Coping With Diagnosis- Part Two

Coping With Diagnosis- Part Two

http://www.icare4autism.org/personal-essay/coping-with-diagnosis-part-two.html

Author: Jacki Edry

Receiving a diagnosis of autism can be very confusing. Within the blink of an eye, an ordinary family is bombarded with a bunch of names that create a whirlpool of mixed emotions. These often include fear, anger, confusion and anxiety. Along with this, sometimes people experience a feeling of great relief at finally having a name for the unusual symptoms that they have watched develop in front of their eyes.

One thing I think is for certain, though- I can’t imagine that any person remains the same after hearing the diagnosis of an ASD. The question is how they decide to change their life in light of the news.

Once overcoming the initial shock of diagnosis, it is important to figure out how to proceed. This can be a major challenge, which begins with trying to understand what the diagnosis of autism really means.
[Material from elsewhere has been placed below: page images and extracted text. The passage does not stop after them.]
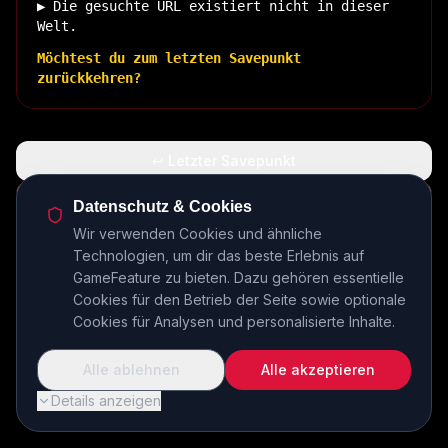
▶ Die gesuchte URL existiert nicht in dieser
Welt.
Möchtest du zum letzten Savepunkt
zurückkehren?
↩ Letzter Savepunkt
🏠 Zurück zur Basis
Datenschutz & Cookies
Wir verwenden Cookies und ähnliche
Technologien, um dir das beste Erlebnis auf
INSERT COIN TO CONTINUE...
GameFeature zu bieten. Dazu gehören essentielle
Cookies für den Betrieb der Seite sowie optionale
Cookies für Analysen und personalisierte Inhalte.
Alle ablehnen
Alle akzeptieren
Details anzeigen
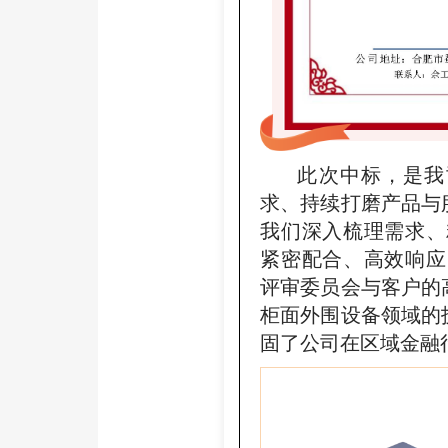
此次中标，是我司
求、持续打磨产品与
我们深入梳理需求、
紧密配合、高效响应
评审委员会与客户的
柜面外围设备领域的
固了公司在区域金融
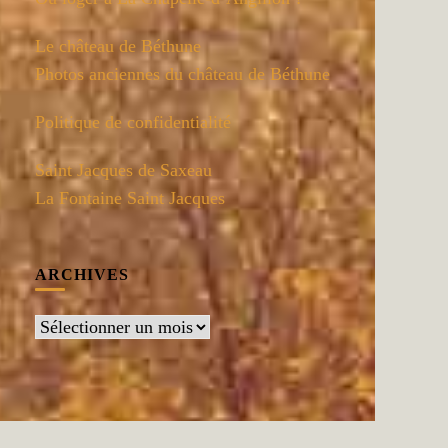
Le château de Béthune
Photos anciennes du château de Béthune
Politique de confidentialité
Saint Jacques de Saxeau
La Fontaine Saint Jacques
ARCHIVES
Archives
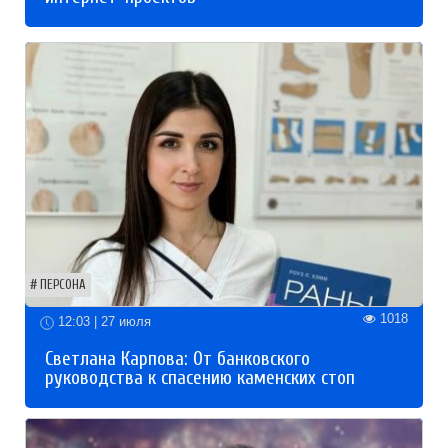
ПЕРСОНА
1018
12:03 | 27 июля
Светлана Карпова: От банковского
руководства к спасению каменских стоп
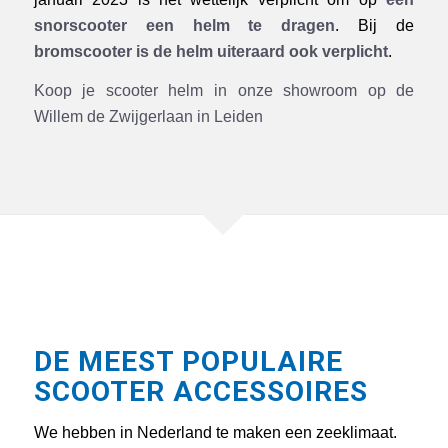
snorscooter een helm te dragen
. Bij de
bromscooter is de helm uiteraard ook verplicht
.
Koop je scooter helm in onze showroom op de
Willem de Zwijgerlaan in Leiden
DE MEEST POPULAIRE
SCOOTER ACCESSOIRES
We hebben in Nederland te maken een zeeklimaat.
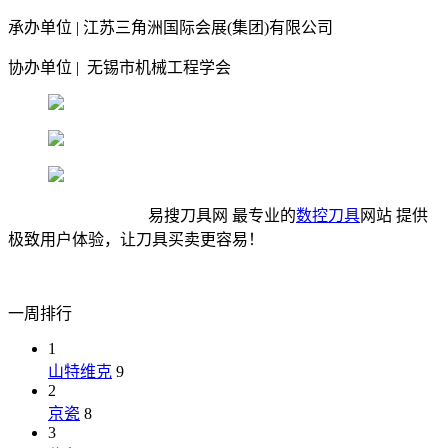
承办单位 | 江苏三角洲国际会展(集团)有限公司
协办单位 | 无锡市机械工程学会
易搜刀具网 最专业的
数控刀具
网站 提供
极致用户体验，让刀具买卖更容易！
一周排行
1
山特维克
9
2
京瓷
8
3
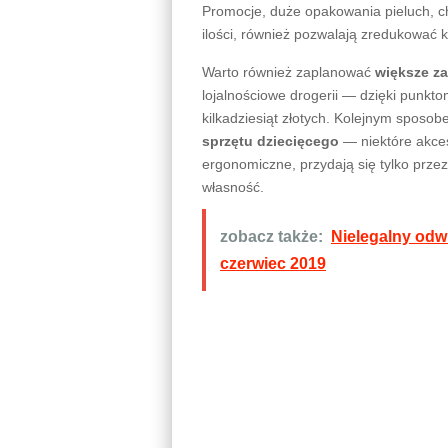
Promocje, duże opakowania pieluch, ch
ilości, również pozwalają zredukować
Warto również zaplanować
większe z
lojalnościowe drogerii — dzięki punk
kilkadziesiąt złotych. Kolejnym sposo
sprzętu dziecięcego
— niektóre akces
ergonomiczne, przydają się tylko przez
własność.
zobacz także:
Nielegalny odwi
czerwiec 2019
Sometimes I think that doctors need to provide parents with a glossary of all of the autism-related terminology that they will need to understand almost immediately. Such a glossary could help to familiarize people with the words that will be thrown around in almost every professional setting that they will find themselves in. It could perhaps shed a bit of light on diagnostic terms such as ASD’s, PDD, autism, Asperger’s Syndrome and the likes. It would help to familiarize people with the names of different treatments, such as ABA, Options, Floor Time, Verbal Behavior, and so on. As far as my experience has been, doctors don’t usually take the time to provide such a learning tool, and parents need to start researching things on their own.

There are so many different terms, and so much to learn, that I dare to make an unusual suggestion. I think that the best thing to do after receiving a diagnosis is to simply stop and breathe. And then it’s time to figure out what is really wrong with your child. The words and terminology that you will hear are just that, and they might just prove to be practically meaningless to you. For example, if you line up ten kids in a room who have been diagnosed with PDD, you may see some similarities. But you will see a ton of differences. So the diagnosis is not so important in relation to how you will actually decide to treat your child. A diagnosis is necessary to enable you to get services, but it does not really give you a lot of helpful information as to how to best help your child to overcome his difficulties. In order to figure this out, I suggest that you take into consideration the following concept.

Tip 2- Become a Scientist

What will help you to understand your child is to put everything aside and to start observing him. You will need to assess what he is or isn’t doing, and then you should try to figure out why he might be doing each particular thing. In short, you will need to become a scientist.

It is important to keep in mind that your child does things for a reason, and that the behaviors are often a symptom of something that is not working correctly. When you go to choose a treatment plan, you might want to find something that addresses the root of the problem, as opposed to a program that addresses strictly behavioral issues.

It is well known that ASD’s usually come in combination with a faulty sensory processing system. Examples of this can be poor auditory processing, hypersensitivity to tactile or auditory stimulation, a lack of spatial awareness and more. Finding out which senses aren’t processing information correctly is a good place to start analyzing your child. The more data that you gather, the easier will be to decide how to start treatment. I suggest that you concentrate on the “what” and “why” to begin with, as opposed to looking at what is considered to be appropriate or inappropriate behavior.

Throughout the almost 12 years that I have been observing my son, I have noticed an amazing thing. The things that he concentrates on are the exact things that he needs to work on. He has an intrinsic knowledge of what he needs to focus on. If we begin with him where he is at and then expand upon what he is doing to include things that we want him to focus on, we strike gold.

I am well aware of the fact that I am not the first person to make this observation. Treatment methodologies, such as the unique system used at the International Center for the Enhancement of Learning Potential in Jerusalem, Floor Time and Options all take this into account. Although this concept is certainly not something that I have discovered, it is something that I see in action every day. What I want to stress is the importance of its value.

In conclusion, I would like to reinforce the few critical points that I have mentioned in this article. Once you begin to recover from the initial shock of hearing a diagnosis, you will begin a long and fascinating journey, during which you will discover many new things about yourself and your child. If you take the time to stop and observe your child’s behavior, it will help you to understand the best way to begin formulating a treatment plan. And remember to keep in mind you should never underestimate your child’s ability to find the exact tools to help himself. He can certainly become his own- and your own- best teacher.

*The use of the word “his” throughout the article was strictly for the convenience of the reader. Please note that all concepts are equally relevant for both males and females.